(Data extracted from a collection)
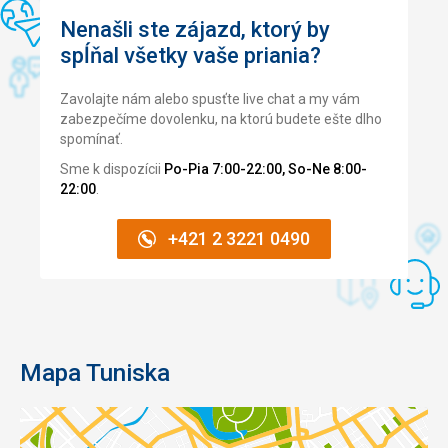
Nenašli ste zájazd, ktorý by
spĺňal všetky vaše priania?
Zavolajte nám alebo spusťte live chat a my vám
zabezpečíme dovolenku, na ktorú budete ešte dlho
spomínať.
Sme k dispozícii
Po-Pia 7:00-22:00, So-Ne 8:00-
22:00
.
+421 2 3221 0490
Mapa Tuniska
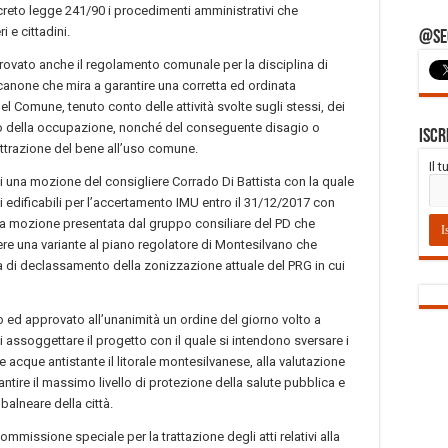
ecreto legge 241/90 i procedimenti amministrativi che
 e cittadini.
@Seg
rovato anche il regolamento comunale per la disciplina di
canone che mira a garantire una corretta ed ordinata
del Comune, tenuto conto delle attività svolte sugli stessi, dei
o della occupazione, nonché del conseguente disagio o
Iscr
 sottrazione del bene all’uso comune.
Il 
ti una mozione del consigliere Corrado Di Battista con la quale
otti edificabili per l’accertamento IMU entro il 31/12/2017 con
alla mozione presentata dal gruppo consiliare del PD che
re una variante al piano regolatore di Montesilvano che
a di declassamento della zonizzazione attuale del PRG in cui
o ed approvato all’unanimità un ordine del giorno volto a
i assoggettare il progetto con il quale si intendono sversare i
e acque antistante il litorale montesilvanese, alla valutazione
antire il massimo livello di protezione della salute pubblica e
balneare della città.
 commissione speciale per la trattazione degli atti relativi alla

EXERCISE DIRECTIONS => Search the data for the string "quale" and say how many lines include it, giving only the number.

EXERCISE OUTPUT => 2